I resumed my role as parent and nomad; like most performances, it got easier each time.
“I spent the day walking around the area, and I like the neighborhood a lot. I don’t know if I’ll take the unit below—Ms. Hapwood didn’t seem to happy when I told her I couldn’t go more than six hundred—but there’s a place over on Judah that … anyway, what I was wondering was where the grade schools are. And how they stack up, academically. And also whether there are any evening and weekend activities for children nearby, like a YMCA or something. Kids have so many temptations these days, I want to make sure Jason keeps active.”
Greta nodded to how that she shared my concern, then compressed her lips as she drafted an answer. “Let’s see. The nearest grade school is Jefferson, on Irving and Seventeenth. It’s okay, but my friend Linda sends her Ingrid to Argonne. It’s on Seventeenth as well, but on the north side of the park.”
“Why does she go clear over there?”
“Argonne’s what they call an alternative school. It’s more … progressive, I suppose you would say—better mix of kids, wider variety of programs, greater opportunity for parent participation and special help. Plus Linda’s gotten to know some of the teachers; they look out for Ingrid on the playground. Linda says these days you want all the help you can get. How old is your boy?”
“Ten. I suppose he should go to Argonne, too.”
“You’ll probably have to pull strings. School assignments are very political in the city these days—it’s a full-time job trying to get your child in the right one.”
I shook my head in wonde
rment. “In Redding you just find the nearest school and go to it. I hope I don’t make a mistake that will set Jason back.”
“You’ll do fine.”
“I hope so. But he’s getting hard to handle.”
“I imagine ten is a difficult age.”
I shrugged helplessly. “Seems to me every age is a difficult age.”
Greta’s look turned gloomy. “I wouldn’t know.”
I waited for the explanation she seemed on the verge of making, but when it didn’t come, I made our encounter more personal. “Enough about kids; how about grown-ups? Are there places to go and things to do close by? Or is that kind of action downtown?”
I’d struck a wrong note—Greta Hammond frosted fast. “It depends on what you mean by action, I imagine.”
I tried to look suitably shamed. “Places to meet people, I guess.”
She shrugged noncommittally. “If by people you mean women, I’m not sure what to tell you. There’s Yancy’s down on Irving. It’s just a neighborhood bar, but it’s relaxed and friendly. Sometimes you see people there. The Little Shamrock on Lincoln is nice, too.”
“Do you go there yourself? Sorry,” I said when her eyes hardened warily. “I didn’t mean to get personal.”

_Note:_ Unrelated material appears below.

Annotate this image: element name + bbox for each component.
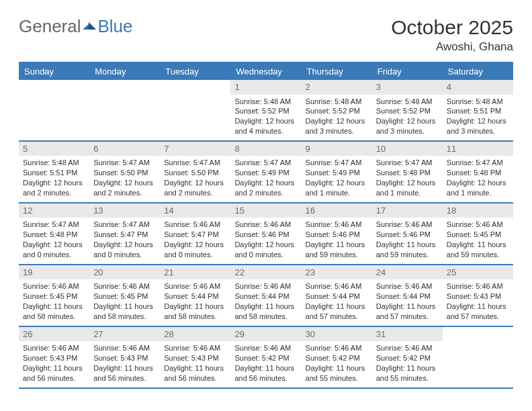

In spite of my impudence, she couldn’t suppress her friendliness. “I do stop by Yancy’s once in a while, as a matter of fact. Usually with a girlfriend after a movie. Sometimes it’s fun and sometimes it’s boring. And sometimes it’s disgusting.”
“When guys hit on you, you mean?”
She nodded but didn’t elaborate.
I waited till she met my eye, then looked away bashfully. “Are you divorced?” I asked timidly.
Her nostrils flared as she searched my face for implication, so I became the innocent abroad. “I don’t mean to pry. I just … Jason and I don’t seem to be back to normal, yet. Either of us. I was wondering how long it takes.”
She blinked to clear her eyes. “Years.”
“My wife just up and left. Every time the phone rings I think it’s going to be her, saying she wants to come back. I can’t get used to the situation.”